◆ **Task description**
Write out each record exactly as it stands. No pictures belong in the copy.

(Data shown begins)

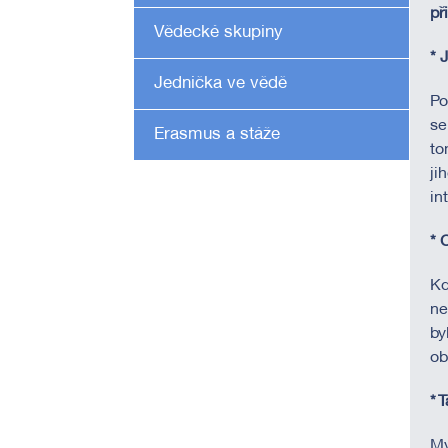
př
Vědecké skupiny
* 
Jednička ve vědě
Po
se
Erasmus a stáže
to
ji
in
* 
Kd
ne
by
ob
*
T
My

(Data shown ends)

◆ **Response box**
př
Vědecké skupiny
* 
Jednička ve vědě
Po
se
Erasmus a stáže
to
ji
in
* 
Kd
ne
by
ob
*
T
My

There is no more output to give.